Among the first in Roland's amazing Juno family! Six analog voices of polyphony and patch memory storage!! The Juno-60 sounds great, however, like the Juno-6 it lacks MIDI control. The Juno-60 includes 56 patches of memory storage. The Juno-60 is still popular due in part to opinions that it sounds better (punchier) than the Juno-106. The Juno-6 and 60 are very rich sounding synthesizers and are great analog machines as long as you can withstand the absence of MIDI control. The JSQ-60 sequencer is an external sequencer controller for the Juno-60 and is usually worth acquiring. Of course nobody can deny that the wooden side panel look is a true sign of Vintage status! Junos have been used by Enya, The Cure, Sean Lennon, Faithless, Astral Projection, Vince Clarke, Rabbit in the Moon, Men at Work, Flock of Seagulls, Olive, Dee-Lite, Howard Jones, Locust, Eurythmics and Add N to (X).

Cool Tips:
The Juno-60 can have 76 patches. By pressing down nr 5 and 1 or 2, at the same time, you get access to patch 57 to 76.

To access patches 80 to 98, (dead-patch) plug a cord into the PATCH SHIFT connector. Now you can access the test-programs 80-98: Keep 5 down and press 3 for bank 8, 5 and press 4 for bank 9.

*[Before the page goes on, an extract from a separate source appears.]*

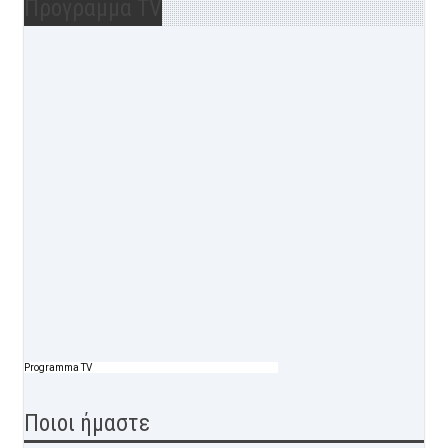
Προγραμμα TV
Programma TV
Ποιοι ήμαστε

Fire the Juno up with the KEYTRANSPOSE button pressed and the arpeggio mode-switch up to enter MONO-MODE. All 6 voices will be assigned to the last key pressed.

106 Visitor comments
mrbasstrap
January 7, 2009 @ 2:58 am
Arguing that the Juno 106 has MIDI and more memory than the Juno 60 and is therefore a better synth is absurd. These are instruments – it makes sense to judge them by their sound and sound capability, no?

On the subject of MIDI, it's not like there is no external control with either of these earlier predecessors – they simply used Din-sync, which is a proprietary, non-standard communication protocol invented by Roland for use with Roland products before the standardization and public acceptance of MIDI. There are many Din-sync to MIDI 2-way converters available in the marketplace today.
mrbasstrap
January 7, 2009 @ 2:58 am
I have to agree with Chris here. Anyone who knows about these synths knows about the voice architecture/capability of the Juno 6 and 60 vs the 106. Sure, the 106 has more modern features, like MIDI, but it's sounds are thinner and lack the character of either the Juno 6 or 60.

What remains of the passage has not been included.